The main advantage of the physicochemical approach is the ability to identify and quantify the origins of an acid-base disturbance. The knowledge of why changes in [H⁺] and [TCO₂] occur enhances the understanding of acid-base physiology, and may be useful in developing alternative testing strategies to determine whether illegal alkalinizing agents have been given.

The calculation of [A_tot] proposed for use in horses previously 16 assumes normal and constant plasma acetate and phosphate concentrations. Because acetate is a weak acid and plasma [acetate] was altered in the present study, it was necessary to include an acetate component in the calculation of [A_tot]. The plasma acetate contribution to [A_tot] in the present study was calculated using AcidBasics II software (^©2003, PD Watson) for each horse at each time point using measured values for [SID], pCO₂ and [PP], and a K_A for acetate of 1.74 × 10^-5 (eq L^-1). The contributions of the independent variables to changes in the dependent variables (pH, [H⁺], [HCO₃^-], TCO₂) were also determined using AcidBasics II software, using an equilibrium constant for dissociation of weak acids (K_A) determined by linear regression analysis of measured vs calculated [H⁺]. Some of the difference between measured and calculated [H⁺] in the present study is likely due to inherent inaccuracy in the new dissociation constant for [A_tot] and the conversion factor used to produce [A_tot] from plasma [protein] and plasma [acetate]. It appears that additional research using many more horses may be required to obtain accurate values for [A_tot] when large changes in plasma [acetate] occur.

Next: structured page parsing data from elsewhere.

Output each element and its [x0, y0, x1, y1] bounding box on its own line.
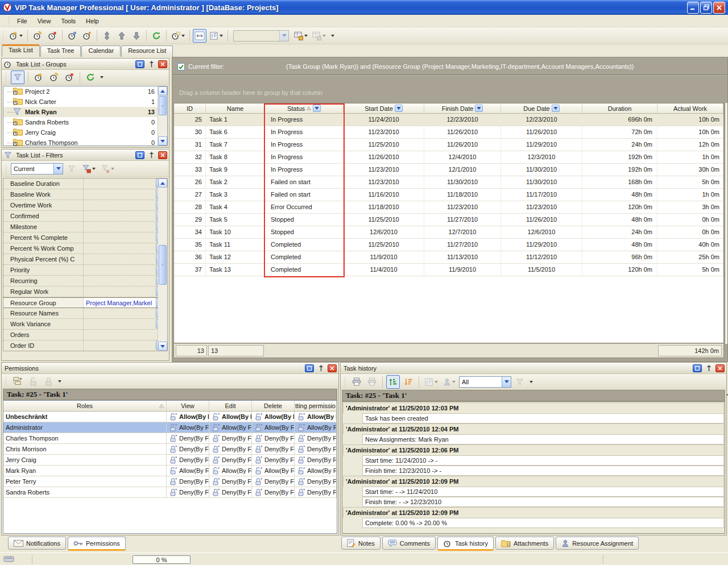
filter-value[interactable] [83, 340, 156, 351]
tab-comments[interactable]: Comments [382, 537, 436, 550]
close-panel-icon[interactable] [715, 364, 725, 372]
status-filter-dropdown[interactable] [313, 105, 321, 112]
delete-group-button[interactable] [63, 70, 76, 84]
fit-columns-button[interactable] [193, 29, 206, 43]
import-grid-button[interactable] [311, 29, 328, 43]
view-mode-button[interactable] [169, 29, 187, 43]
permission-cell[interactable]: Allow(By F [209, 412, 252, 422]
permission-cell[interactable]: Deny(By F [252, 476, 295, 487]
permission-cell[interactable]: Allow(By F [167, 466, 209, 476]
menu-tools[interactable]: Tools [56, 16, 81, 26]
col-view[interactable]: View [167, 401, 209, 411]
filter-value[interactable] [83, 330, 167, 340]
col-setting-permissions[interactable]: tting permissio [295, 401, 337, 411]
permission-cell[interactable]: Allow(By F [209, 466, 252, 476]
permission-cell[interactable]: Deny(By F [252, 455, 295, 465]
history-overflow[interactable] [530, 381, 533, 383]
table-row[interactable]: 28Task 4Error Occurred11/18/201011/23/20… [174, 201, 723, 214]
col-finish-date[interactable]: Finish Date [424, 103, 501, 113]
filter-row[interactable]: Recurring [3, 276, 167, 286]
tab-task-history[interactable]: Task history [437, 537, 494, 551]
filter-row[interactable]: Work Variance [3, 319, 167, 330]
column-list-button[interactable] [208, 29, 225, 43]
edit-task-button[interactable] [31, 29, 44, 43]
unlock-button[interactable] [26, 375, 40, 388]
permission-cell[interactable]: Allow(By F [252, 466, 295, 476]
close-panel-icon[interactable] [328, 364, 337, 372]
permission-cell[interactable]: Allow(By F [295, 412, 337, 422]
move-updown-button[interactable] [100, 29, 114, 43]
permission-row[interactable]: Charles ThompsonDeny(By FDeny(By FDeny(B… [3, 433, 337, 444]
col-delete[interactable]: Delete [252, 401, 295, 411]
tab-attachments[interactable]: Attachments [495, 537, 554, 550]
filter-checkbox[interactable] [177, 63, 185, 70]
export-grid-button[interactable] [292, 29, 309, 43]
menu-file[interactable]: File [12, 16, 32, 26]
filter-row[interactable]: Orders [3, 330, 167, 340]
permission-cell[interactable]: Deny(By F [167, 433, 209, 443]
permission-row[interactable]: AdministratorAllow(By FAllow(By FAllow(B… [3, 422, 337, 433]
col-start-date[interactable]: Start Date [344, 103, 424, 113]
filter-row[interactable]: Overtime Work [3, 200, 167, 211]
tree-item[interactable]: Mark Ryan13 [3, 107, 167, 117]
dock-icon[interactable] [693, 364, 702, 372]
col-due-date[interactable]: Due Date [501, 103, 582, 113]
pin-icon[interactable] [704, 364, 713, 372]
dock-icon[interactable] [135, 60, 144, 68]
add-group-button[interactable] [32, 70, 46, 84]
filter-row[interactable]: Baseline Duration [3, 178, 167, 189]
col-name[interactable]: Name [206, 103, 265, 113]
filter-row[interactable]: Order ID [3, 340, 167, 351]
edit-group-button[interactable] [47, 70, 61, 84]
tree-item[interactable]: Charles Thompson0 [3, 138, 167, 148]
permission-cell[interactable]: Deny(By F [209, 444, 252, 454]
filter-row[interactable]: Resource Names [3, 308, 167, 319]
filter-row[interactable]: Percent % Work Comp [3, 243, 167, 254]
filter-value[interactable] [83, 200, 156, 210]
task-sort-button[interactable] [80, 29, 94, 43]
tab-permissions[interactable]: Permissions [68, 537, 126, 551]
col-id[interactable]: ID [174, 103, 206, 113]
permission-cell[interactable]: Deny(By F [167, 487, 209, 497]
pin-icon[interactable] [147, 60, 156, 68]
groups-scrollbar[interactable]: ≡ [158, 86, 167, 146]
table-row[interactable]: 32Task 8In Progress11/26/201012/4/201012… [174, 151, 723, 164]
filter-value[interactable] [83, 232, 156, 243]
restore-button[interactable] [700, 2, 712, 14]
toolbar-combobox[interactable] [233, 30, 289, 41]
pin-icon[interactable] [316, 364, 325, 372]
tree-item[interactable]: Nick Carter1 [3, 97, 167, 107]
tab-resource-list[interactable]: Resource List [121, 45, 173, 57]
tab-notifications[interactable]: Notifications [8, 537, 66, 550]
filter-row[interactable]: Priority [3, 265, 167, 276]
filter-row[interactable]: Resource GroupProject Manager,Markel [3, 297, 167, 308]
field-chooser-button[interactable] [423, 375, 440, 389]
permission-cell[interactable]: Deny(By F [209, 455, 252, 465]
filter-row[interactable]: Baseline Work [3, 189, 167, 200]
col-duration[interactable]: Duration [582, 103, 657, 113]
tab-resource-assignment[interactable]: Resource Assignment [556, 537, 639, 550]
permission-row[interactable]: Mark RyanAllow(By FAllow(By FAllow(By FA… [3, 466, 337, 476]
filter-value[interactable] [83, 243, 156, 254]
close-button[interactable] [713, 2, 725, 14]
filter-value[interactable] [83, 319, 156, 329]
permission-cell[interactable]: Allow(By F [167, 422, 209, 433]
filter-row[interactable]: Confirmed [3, 211, 167, 222]
print-button[interactable] [350, 375, 363, 389]
dock-icon[interactable] [135, 151, 144, 159]
permission-cell[interactable]: Deny(By F [167, 476, 209, 487]
filter-value[interactable] [83, 254, 156, 264]
history-funnel-button[interactable] [513, 375, 527, 389]
filter-row[interactable]: Regular Work [3, 286, 167, 297]
permission-cell[interactable]: Allow(By F [209, 422, 252, 433]
refresh-groups-button[interactable] [84, 70, 97, 84]
filter-value[interactable] [83, 178, 156, 189]
table-row[interactable]: 27Task 3Failed on start11/16/201011/18/2… [174, 189, 723, 201]
tab-notes[interactable]: Notes [341, 537, 380, 550]
refresh-button[interactable] [150, 29, 163, 43]
permissions-overflow[interactable] [58, 380, 61, 383]
permission-cell[interactable]: Deny(By F [295, 476, 337, 487]
permission-cell[interactable]: Deny(By F [209, 476, 252, 487]
minimize-button[interactable] [687, 2, 699, 14]
col-roles[interactable]: Roles [3, 401, 167, 411]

The present study quantified the magnitude and time course of the main physicochemical determinants of acid-base status in horses after post exercise oral NaAcetate. The nasogastric administration of a NaAcetate/acetic acid solution in 8 L of water, followed by a typical hay and grain meal, resulted in a profound plasma alkalosis marked by decreased plasma [H⁺] and increased plasma [TCO₂] and [HCO₃^-] as compared to Control. The primary contributor to the plasma alkalosis was an increased [SID], as a result of increased plasma [Na⁺] and decreased plasma [Cl^-], while an increased [A_tot], due to increases in [PP] and a sustained increase in plasma [acetate], contributed a minor acidifying effect. It is concluded that oral NaAcetate could potentially be used as both an alkalinizing agent and an alternative energy source in the horse.